Ollama is an open-source tool that allows to run large language models (LLMs) locally on their own computers. To use Ollama, you can install it here and download the model you want to run with the ollama run command.

How to Set Up Ollama Chat Models

We recommend configuring Llama3.1 8B as your chat model.
config.yaml
models:
  - name: Llama3.1 8B
    provider: ollama
    model: llama3.1:8b

How to Configure Ollama Autocomplete Models

We recommend configuring Qwen2.5-Coder 1.5B as your autocomplete model.
config.yaml
models:
  - name: Qwen2.5-Coder 1.5B
    provider: ollama
    model: qwen2.5-coder:1.5b-base
    roles:
      - autocomplete

How to Set Up Ollama Embeddings Models

We recommend configuring Nomic Embed Text as your embeddings model.
config.yaml
models:
  - name: Nomic Embed Text
    provider: ollama
    model: nomic-embed-text
    roles:
      - embed

Ollama Reranking Model Availability

Ollama currently does not offer any reranking models. Click here to see a list of reranking model providers.

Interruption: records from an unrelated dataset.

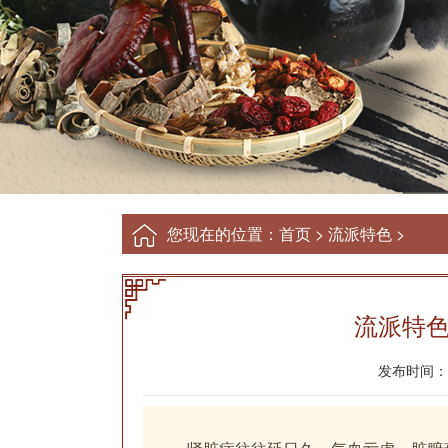
您现在的位置：
首页
>
流派特色
>
流派特色
发布时间：20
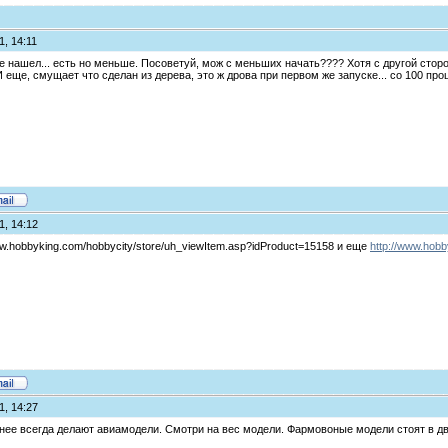
1, 14:11
не нашел... есть но меньше. Посоветуй, мож с меньших начать???? Хотя с другой сторон
И еще, смущает что сделан из дерева, это ж дрова при первом же запуске... со 100 про
1, 14:12
ww.hobbyking.com/hobbycity/store/uh_viewItem.asp?idProduct=15158 и еще
http://www.hobb
1, 14:27
 нее всегда делают авиамодели. Смотри на вес модели. Фармовоные модели стоят в два 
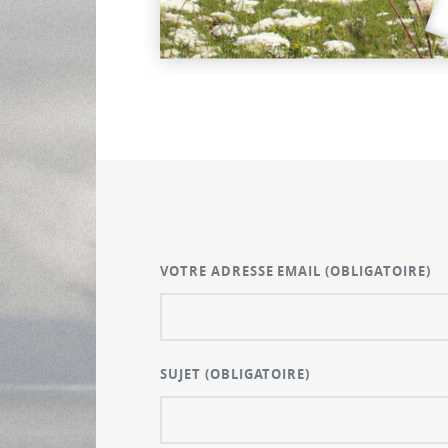
VOTRE ADRESSE EMAIL
(OBLIGATOIRE)
SUJET
(OBLIGATOIRE)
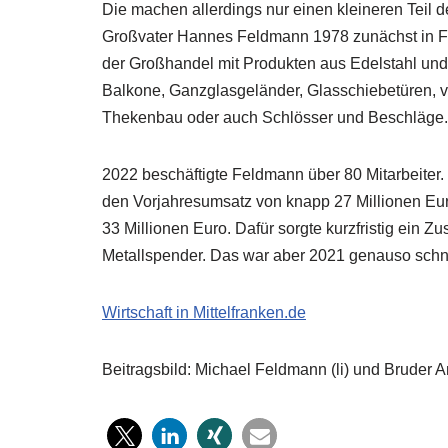
Die machen allerdings nur einen kleineren Teil
Großvater Hannes Feldmann 1978 zunächst in Fü
der Großhandel mit Produkten aus Edelstahl und
Balkone, Ganzglasgeländer, Glasschiebetüren, 
Thekenbau oder auch Schlösser und Beschläge. 
2022 beschäftigte Feldmann über 80 Mitarbeiter
den Vorjahresumsatz von knapp 27 Millionen Eur
33 Millionen Euro. Dafür sorgte kurzfristig ein Z
Metallspender. Das war aber 2021 genauso schn
Wirtschaft in Mittelfranken.de
Beitragsbild: Michael Feldmann (li) und Bruder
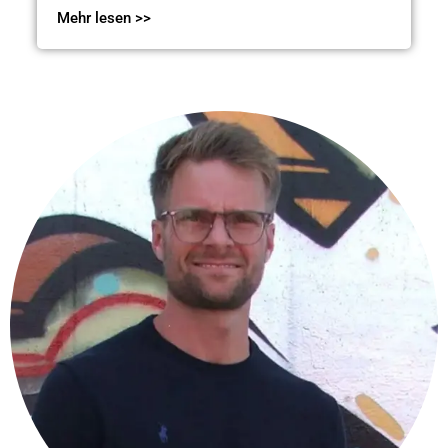
Mehr lesen >>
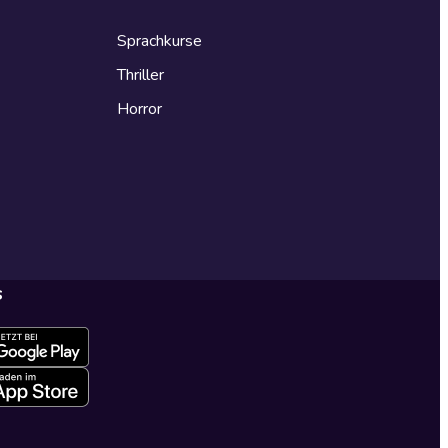
Sprachkurse
Thriller
Horror
s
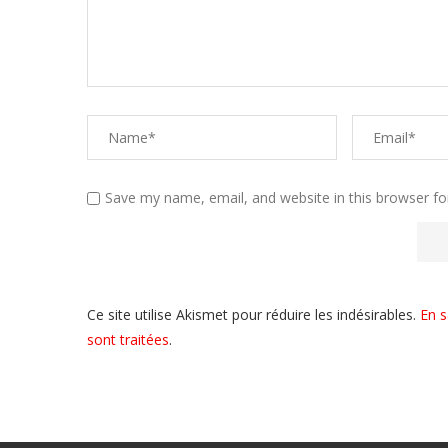
Save my name, email, and website in this browser fo
Ce site utilise Akismet pour réduire les indésirables.
En s
sont traitées
.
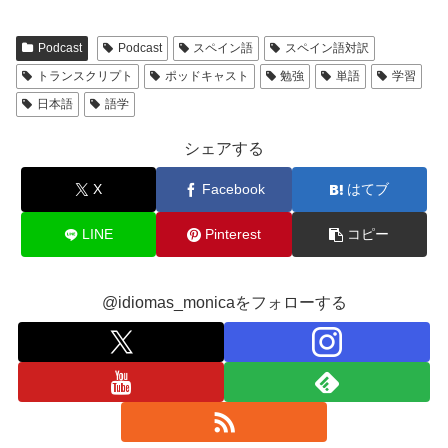
Podcast
Podcast
スペイン語
スペイン語対訳
トランスクリプト
ポッドキャスト
勉強
単語
学習
日本語
語学
シェアする
X
Facebook
はてブ
LINE
Pinterest
コピー
@idiomas_monicaをフォローする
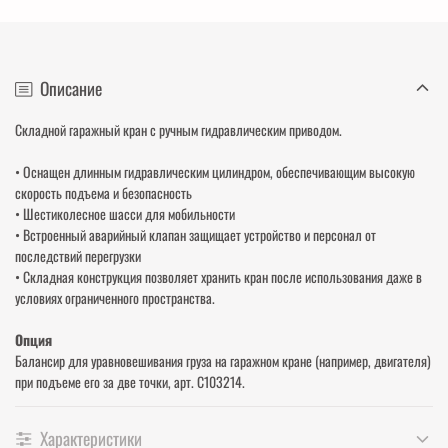
Описание
Складной гаражный кран с ручным гидравлическим приводом.
• Оснащен длинным гидравлическим цилиндром, обеспечивающим высокую
скорость подъема и безопасность
• Шестиколесное шасси для мобильности
• Встроенный аварийный клапан защищает устройство и персонал от
последствий перегрузки
• Складная конструкция позволяет хранить кран после использования даже в
условиях ограниченного пространства.
Опция
Балансир для уравновешивания груза на гаражном кране (например, двигателя)
при подъеме его за две точки, арт. С103214.
Характеристики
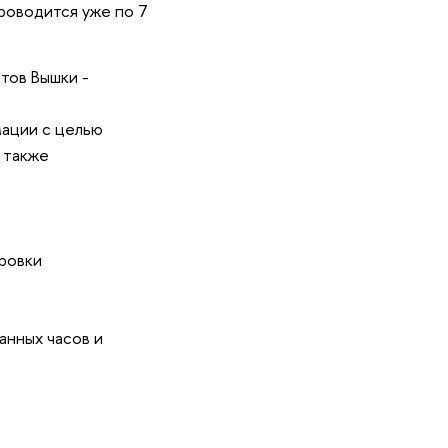
проводится уже по 7
тов Вышки -
ации с целью
 также
ровки
анных часов и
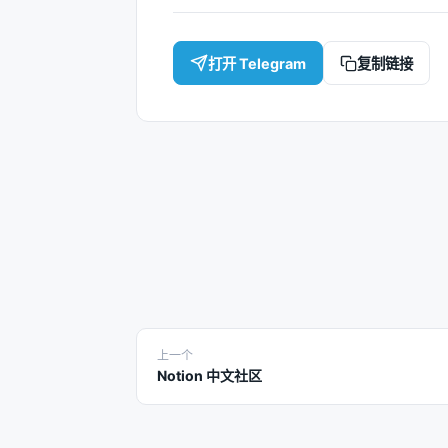
打开 Telegram
复制链接
上一个
Notion 中文社区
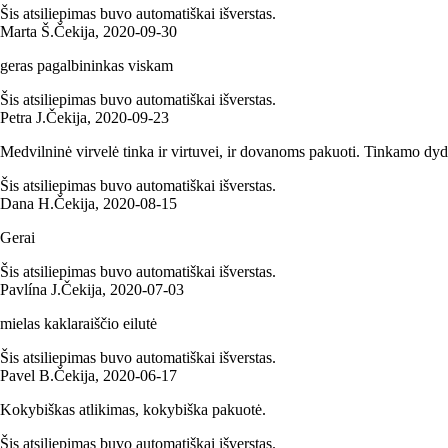
Šis atsiliepimas buvo automatiškai išverstas.
Marta Š.
Čekija
,
2020‑09‑30
geras pagalbininkas viskam
Šis atsiliepimas buvo automatiškai išverstas.
Petra J.
Čekija
,
2020‑09‑23
Medvilninė virvelė tinka ir virtuvei, ir dovanoms pakuoti. Tinkamo dy
Šis atsiliepimas buvo automatiškai išverstas.
Dana H.
Čekija
,
2020‑08‑15
Gerai
Šis atsiliepimas buvo automatiškai išverstas.
Pavlína J.
Čekija
,
2020‑07‑03
mielas kaklaraiščio eilutė
Šis atsiliepimas buvo automatiškai išverstas.
Pavel B.
Čekija
,
2020‑06‑17
Kokybiškas atlikimas, kokybiška pakuotė.
Šis atsiliepimas buvo automatiškai išverstas.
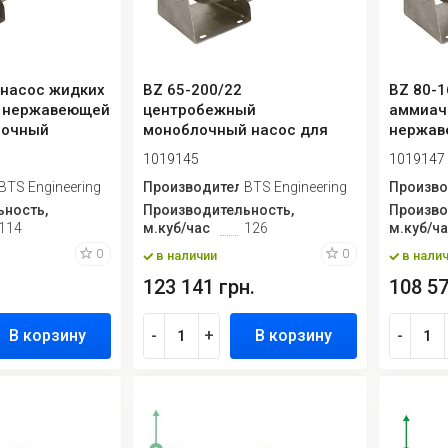
 насос жидких
BZ 65-200/22
BZ 80-1
з нержавеющей
центробежный
аммиач
лочный
моноблочный насос для
нержав
соляных растворов из
центро
1019145
1019147
нержавею...
монобл
ь
BTS Engineering
Производитель
BTS Engineering
Произво
ность,
Производительность,
Произво
114
м.куб/час
126
м.куб/ч
0
0
в наличии
в нали
123 141 грн.
108 57
В корзину
-
+
В корзину
-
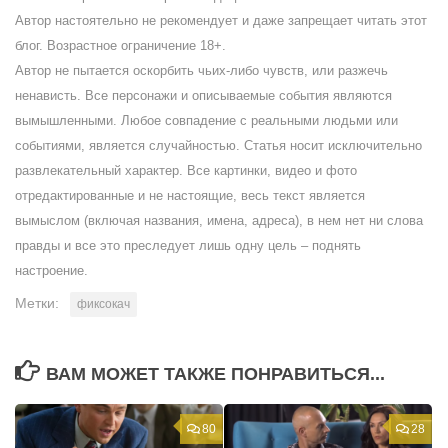
Автор настоятельно не рекомендует и даже запрещает читать этот
блог. Возрастное ограничение 18+.
Автор не пытается оскорбить чьих-либо чувств, или разжечь
ненависть. Все персонажи и описываемые события являются
вымышленными. Любое совпадение с реальными людьми или
событиями, является случайностью. Статья носит исключительно
развлекательный характер. Все картинки, видео и фото
отредактированные и не настоящие, весь текст является
вымыслом (включая названия, имена, адреса), в нем нет ни слова
правды и все это преследует лишь одну цель – поднять
настроение.
Метки:
фиксокач
ВАМ МОЖЕТ ТАКЖЕ ПОНРАВИТЬСЯ...
80
28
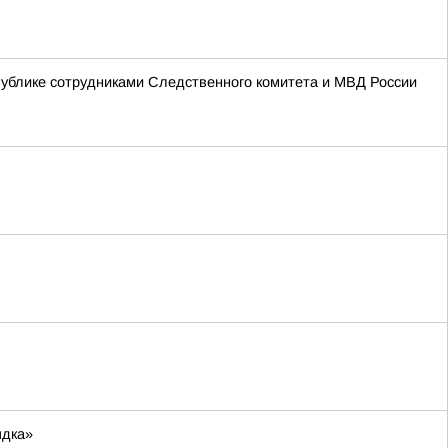
ублике сотрудниками Следственного комитета и МВД России
ядка»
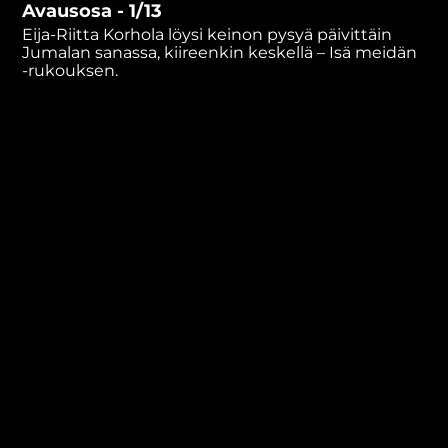
Avausosa - 1/13
minutes,
32
Eija-Riitta Korhola löysi keinon pysyä päivittäin
seconds
Jumalan sanassa, kiireenkin keskellä – Isä meidän
-rukouksen.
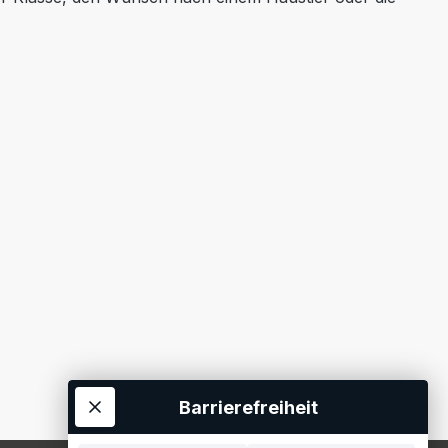
Barrierefreiheit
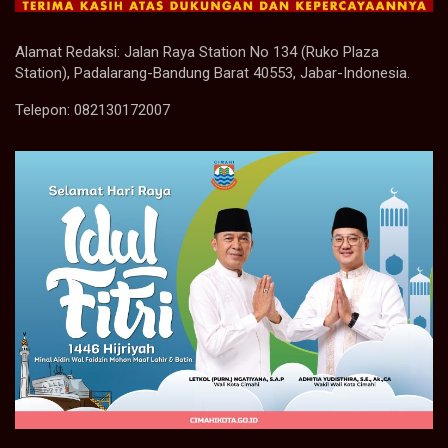
Alamat Redaksi: Jalan Raya Station No 134 (Ruko Plaza
Station), Padalarang-Bandung Barat 40553, Jabar-Indonesia.
Telepon: 082130172007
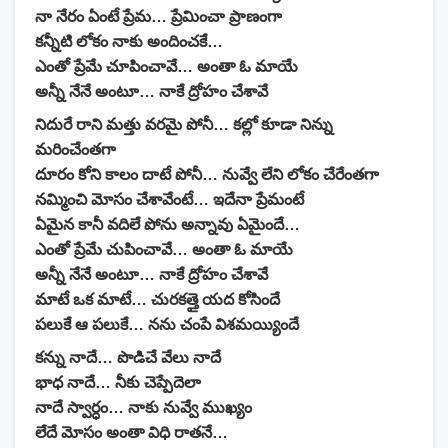
నా నేరం ఏంటే ప్రేమ… ప్రేమించా ప్రాణంగా
కన్నీటి లోకం నాకు అందించకే…
ఎంతో ప్రేమే చూపించావే… అంతా ఓ మాయే
అన్నీ నేనే అంటూ… నాకే ద్రోహం చేశావే
నిదురే రాని మత్తు వరమై పోనీ… కల్లో కూడా నిన్ను
మరించేంతగా
దూరం కోని కాలం దాటే పోనీ… నువ్వే లేని లోకం చేరేంతగా
నమ్మించి మోసం చేశావేంటే… ఇదేనా ప్రేమంటే
ఏమైన కానీ వదిలే పోను అన్నావు ఏమైందే…
ఎంతో ప్రేమే చుపించావే… అంతా ఓ మాయే
అన్నీ నేనే అంటూ… నాకే ద్రోహం చేశావే
మాటే ఒక మాటే… చురకత్తై యద కోసిందే
పలుకే ఆ పలుకే… నను చంపే విశమయ్యిందే
కన్ను నాదే… పొడిచే వేలు నాదే
భాధ నాదే… నీకు చెప్పేదెలా
నాదే స్వార్ధం… నాకు నువ్వే ముఖ్యం
లేదే మోసం అంతా విధి రాతనే…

How to Configure Remote Ollama Instance

To configure a remote instance of Ollama, add the "apiBase" property to your model in config.json:
config.yaml
models:
  - name: Llama3.1 8B
    provider: ollama
    model: llama3.1:8b
    apiBase: http://<my endpoint>:11434

How to Configure Model Capabilities in Ollama

Ollama models usually have their capabilities auto-detected correctly. However, if you’re using custom model names or experiencing issues with tools/images not working, you can explicitly set capabilities:
config.yaml
models:
  - name: Custom Vision Model
    provider: ollama
    model: my-custom-llava
    capabilities:
      - tool_use      # Enable if your model supports function calling
      - image_input   # Enable for vision models like llava
Most standard Ollama models (like llama3.1, mistral, etc.) support tool use by default. Vision models (like llava) also support image input.